Why UAP / UFOs aren’t being used to dominate conflicts, whether they are adversarial government technology or American domestic tech


We often hear throwaway lines like “if <country> had this tech, then they would dominate <other country>”.

There are major flaws with this argument and here is why.

Anyone with a little bit of military training / RTS experience / knowledge of world historical conflicts should know that having the ability to produce very advanced units doesn’t suddenly mean you stop fleshing out your fleet with your much more cost effective legacy / contemporary units. The first reason why is because to stop producing legacy units would immediately give away your element of surprise, the second reason is because it is prohibitively expensive to build an entire fleet of such craft, and the third reason are the practicality of different use cases for different types of vehicles and craft. Adding even a dozen gravity/medium defying UAP into your fleet wouldn’t suddenly mean you win every war.

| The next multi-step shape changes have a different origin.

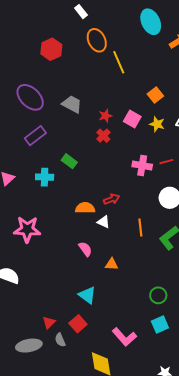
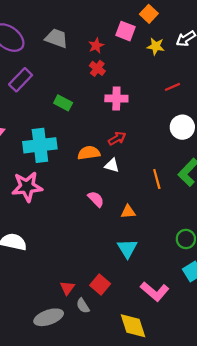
pink square: (132, 119) -> (125, 31), moved
pink cross: (142, 165) -> (116, 98), moved
cyan cross: (45, 177) -> (40, 145), moved, size x1.6
orange line: (140, 227) -> (157, 179), moved
cyan triangle: (87, 295) -> (127, 248), moved, turned 30

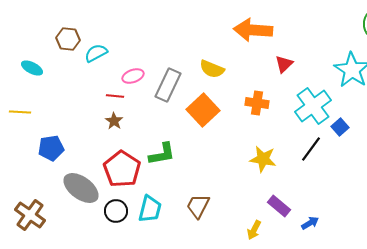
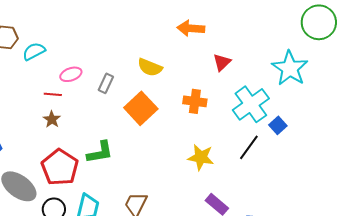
orange arrow: (253, 30) -> (191, 28), size x0.7
gray rectangle: (168, 85) -> (106, 83), size x0.6

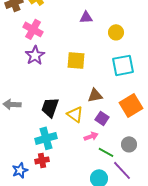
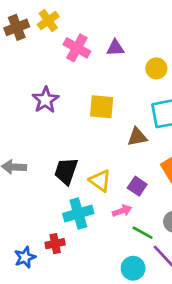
pink cross: (33, 29) -> (77, 48), moved
brown triangle: (95, 95) -> (137, 137), moved
cyan cross: (46, 138) -> (78, 213), moved

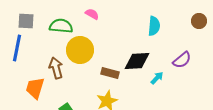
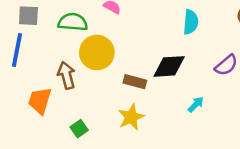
cyan arrow: (157, 78) -> (196, 104), moved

If they are not man-made, but in our possession, they are priceless, and would not be worth risking, nor throwing their element of surprise away, for a conflict like Ukraine or Taiwan.

If they are man-made, they probably cost orders of magnitude more than the most advanced aircraft carriers to produce. Probably hundreds of billions, maybe even trillions of dollars per craft.

In both scenarios, there are probably very few people with the know-how and trustworthiness to operate them, and potentially, those people are not even trained to fly them in open conflict.

So again, prohibitively expensive, and therefore not worth risking for a relatively small conflict.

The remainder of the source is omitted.